Even if co-existing condition is the latest term being used in the medical field, for this specific article, we will use the term dual disorder reciprocally.
The acronym MICA (short for Mentally Ill Chemical Abusers) is sometimes used to label people with a co-occurring disorder and a noticeably serious and chronic mental disorder like bipolar disorder or schizophrenia. The definition of Mentally Ill Chemically Affected people is liked better as "affected" describes their state better and it isn't derogatory. The other acronyms used are as follows: MIC'D (mentally ill chemically dependent), MISA (mentally ill substance abusers), SAMI (substance abuse and mental illness), MISU (mentally ill substance using), ICON PSD (individuals with co-occurring psychiatric and substance disorders) and CAMI (chemical abuse and mental illness).
Combinations of alcohol addiction with panic disorder, major depression with cocaine addiction, borderline personality disorder with episodic polydrug abuse, and alcoholism and polydrug addiction with schizophrenia are some of the most usual cases of co-occurring disorders. Some people might have more than two disorders, even though the cornerstone of this is on dual disorders. The set of ideas which is relevant to dual disorders is as well used for multiple disorders.
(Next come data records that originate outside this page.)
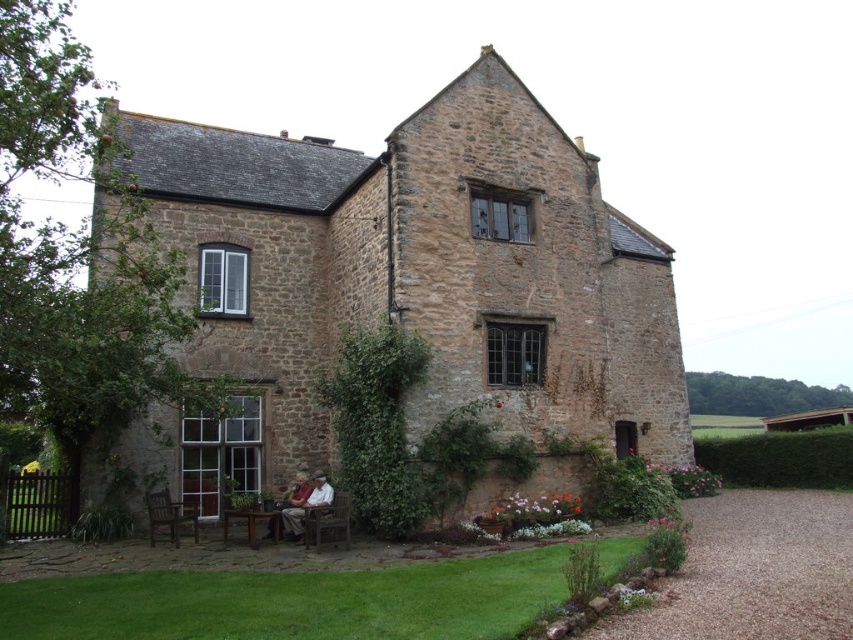 Does green grass at lower center appear on the left side of matte brown jacket at lower center?

In fact, green grass at lower center is to the right of matte brown jacket at lower center.

Identify the location of green grass at lower center. The image size is (853, 640). (294, 602).

Identify the location of green grass at lower center. (294, 602).

In the scene shown: Is brown wooden park bench at lower center wider than matte brown jacket at lower center?

No.

Does point (270, 513) come in front of point (271, 525)?

Yes, point (270, 513) is in front of point (271, 525).

At what (x,y) coordinates should I click in order to perform the action: click on brown wooden park bench at lower center. Please return your answer as a coordinate pair (x, y). This screenshot has width=853, height=640. Looking at the image, I should click on (252, 524).

Which of these two, green grass at lower center or white textured shirt at center, stands taller?

Standing taller between the two is green grass at lower center.

Is green grass at lower center wider than white textured shirt at center?

Correct, the width of green grass at lower center exceeds that of white textured shirt at center.

Is point (143, 586) farther from viewer compared to point (294, 518)?

No.

Locate an element on the screen. Image resolution: width=853 pixels, height=640 pixels. green grass at lower center is located at coordinates (294, 602).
Combinations of mental disorders and co-occurring problems differ across crucial aspects like seriousness, level of impairment in functioning, duration and disability. For instance, one disorder can be more extreme than the other, or both can be equally mild or extreme. Indeed, the seriousness of both disorders may alter over time. Degrees of impairment in functioning as well as disability can also change.
Therefore, no single combination of dual disorders exists and there's indeed significant lack of consistency amongst these disorders. Although patients with the same combination of dual disorders most of the time are met in some treatment programmes.
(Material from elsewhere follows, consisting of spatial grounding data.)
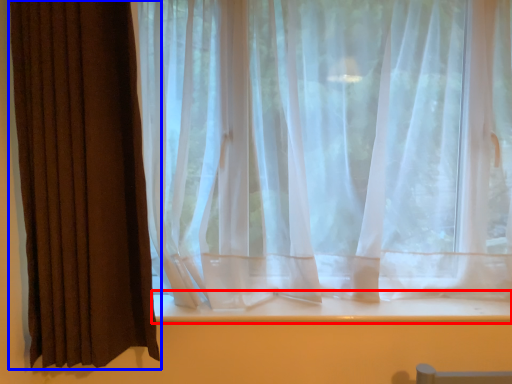 Question: Which object appears farthest to the camera in this image, window sill (highlighted by a red box) or curtain (highlighted by a blue box)?

Choices:
 (A) window sill
 (B) curtain

Answer: (A) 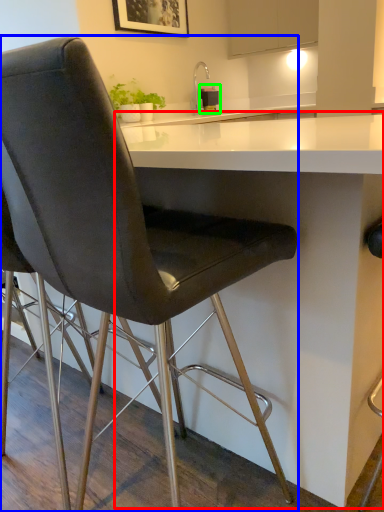 Question: Which is nearer to the table (highlighted by a red box)? chair (highlighted by a blue box) or appliance (highlighted by a green box).

Choices:
 (A) chair
 (B) appliance

Answer: (A) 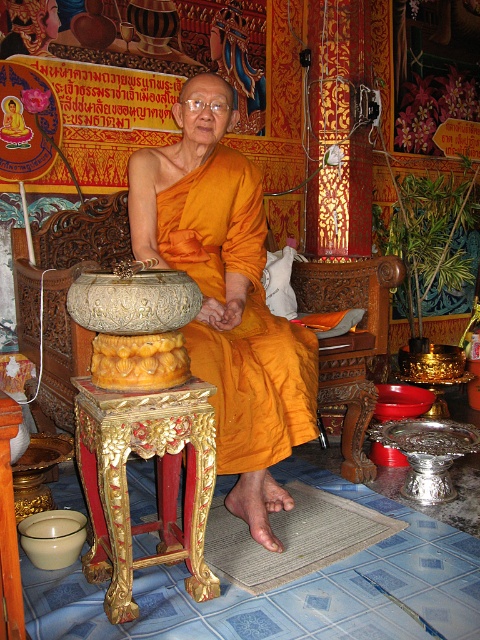 Can you confirm if matte orange robe at center is taller than carved wood chair at center?

Yes.

Is matte orange robe at center positioned before carved wood chair at center?

That is True.

Find the location of a particular element. The height and width of the screenshot is (640, 480). matte orange robe at center is located at coordinates (242, 314). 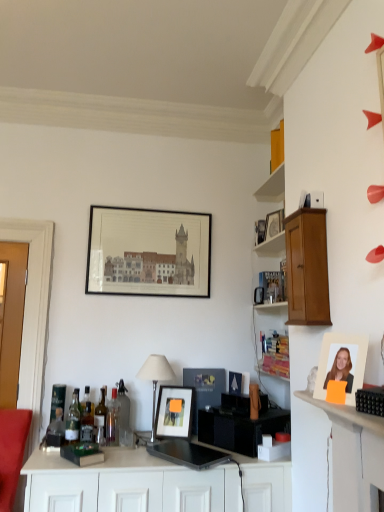 What are the coordinates of `vacant space situated above matte black picture frame at upper center, positioned as the 1th picture frame in top-to-bottom order (from a real-world perspective)` in the screenshot? It's located at (150, 209).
Further damage is inflicted in more than 50 % of all adults that have severe mental disorder as well as substance abuse disorders (abuse or addiction to alcohol or illicit drugs).
Compared patients who have a COD use problem alone or a mental health disorder, and more serious and chronic medical, social and emotional problems are often experienced by the patients with dual disorders. They are vulnerable to both COD relapse and a worsening of the psychiatric disorder because they have two disorders. Additionally, dependency relapse most of the time causes psychiatric functional deterioration and worsening of psychiatric difficulties which further results in dependency relapse. That means that patients with co-occurring disorders require a specific relapse prevention plan. Patients who battle with dual disorders frequently need longer treatment, experience more emergencies and advance more slowly in treatment than patients who battle just a single disorder.
Mental disorders that are most common amongst dually diagnosed people are personality disorders, mood disorders, psychotic disorders and mood disorders.